Return the lines below in which the string "kvality" occurs.

START Extracted information

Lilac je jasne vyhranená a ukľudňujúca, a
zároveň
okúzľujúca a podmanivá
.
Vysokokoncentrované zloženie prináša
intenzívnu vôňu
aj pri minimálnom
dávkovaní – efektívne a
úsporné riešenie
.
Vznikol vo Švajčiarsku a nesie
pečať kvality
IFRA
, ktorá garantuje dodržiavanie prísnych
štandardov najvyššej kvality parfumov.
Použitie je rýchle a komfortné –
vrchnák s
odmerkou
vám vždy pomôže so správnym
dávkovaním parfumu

END Extracted information

**Response area**
pečať kvality
štandardov najvyššej kvality parfumov.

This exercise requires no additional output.